Former MLB outfielder and manager Dusty Baker has a new book coming out, but it’s not about what you’d think.
In Kiss the Sky, which comes out next month, Baker writes about his experience at the legendary 1967 Monterey Pop Festival. (The New Yorker reviewed the book and spoke with Baker about music, baseball and more.) His mom gave him the tickets, $20 spending money and allowed him to take the car to the festival for his 18th birthday, shortly after he was drafted by the Braves.

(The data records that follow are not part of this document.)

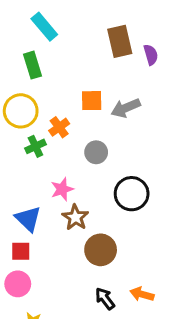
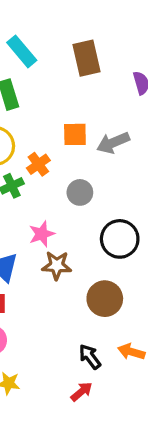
brown rectangle: (120, 41) -> (87, 58), moved
brown star: (75, 217) -> (57, 265), turned -30
brown circle: (101, 250) -> (105, 299), moved

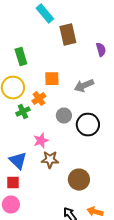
cyan rectangle: (22, 51) -> (45, 14), moved
orange square: (75, 134) -> (52, 79), moved
black circle: (120, 239) -> (88, 125), moved

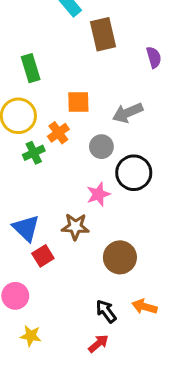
gray circle: (64, 116) -> (101, 147), moved
pink star: (41, 141) -> (98, 194), moved
red square: (13, 183) -> (43, 256), moved, turned -32

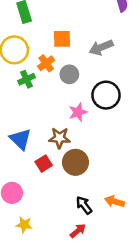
gray circle: (101, 147) -> (69, 74), moved
red square: (43, 256) -> (44, 164), moved
brown circle: (120, 257) -> (75, 162), moved

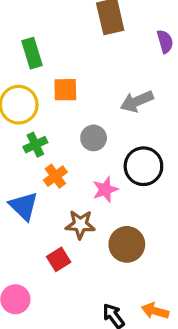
orange square: (62, 39) -> (65, 90), moved
orange cross: (46, 63) -> (55, 176), moved
blue triangle: (20, 139) -> (24, 206), moved
brown circle: (75, 162) -> (127, 244), moved

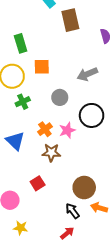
orange cross: (55, 176) -> (45, 129), moved
brown circle: (127, 244) -> (84, 188), moved
red square: (59, 259) -> (38, 183), moved

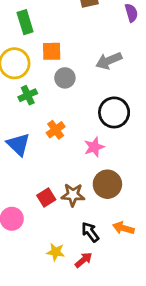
gray circle: (60, 97) -> (65, 78), moved
pink star: (67, 130) -> (94, 147), moved
brown star: (51, 153) -> (73, 195), moved
brown circle: (84, 188) -> (107, 184), moved
yellow star: (21, 228) -> (56, 252), moved

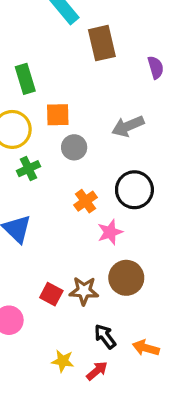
orange cross: (56, 130) -> (86, 201), moved
red square: (46, 197) -> (51, 294), turned -30
orange arrow: (123, 228) -> (146, 348), moved

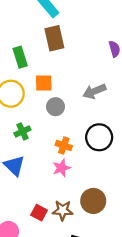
brown rectangle: (102, 43) -> (54, 38), moved
green cross: (28, 169) -> (23, 131), moved
orange cross: (86, 201) -> (64, 146), turned -35
pink star: (110, 232) -> (61, 168), moved

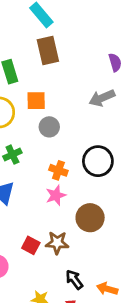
gray arrow: (94, 91) -> (102, 98), moved
brown circle: (93, 201) -> (90, 218), moved

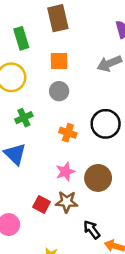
orange square: (36, 101) -> (59, 61), moved
pink star: (56, 195) -> (65, 172), moved
black arrow: (74, 280) -> (92, 230), moved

The festival was Woodstock before Woodstock. Janis Joplin was there. The Who, Jefferson Airplane, Otis Redding, Simon and Garfunkel. Most famously, it was where Jimi Hendrix set his guitar on fire.
It was 1967, at a rock festival, so of course there was plenty of marijuana in the air. But Baker, with a bright athletic future, promised to stick to a “no grass” rule. He did, he says, until he ran into Hendrix a year later in San Francisco.
From The New Yorker:
After his first stint in the bigs, Baker writes, he ran into Jimi Hendrix on the streets of San Francisco one night and, having abandoned the “no grass” rule, smoked a joint with him. (He’s mum about the words they exchanged, if he remembers them.) All of this by nineteen.
It’s probably too late for MLB to suspend him, right?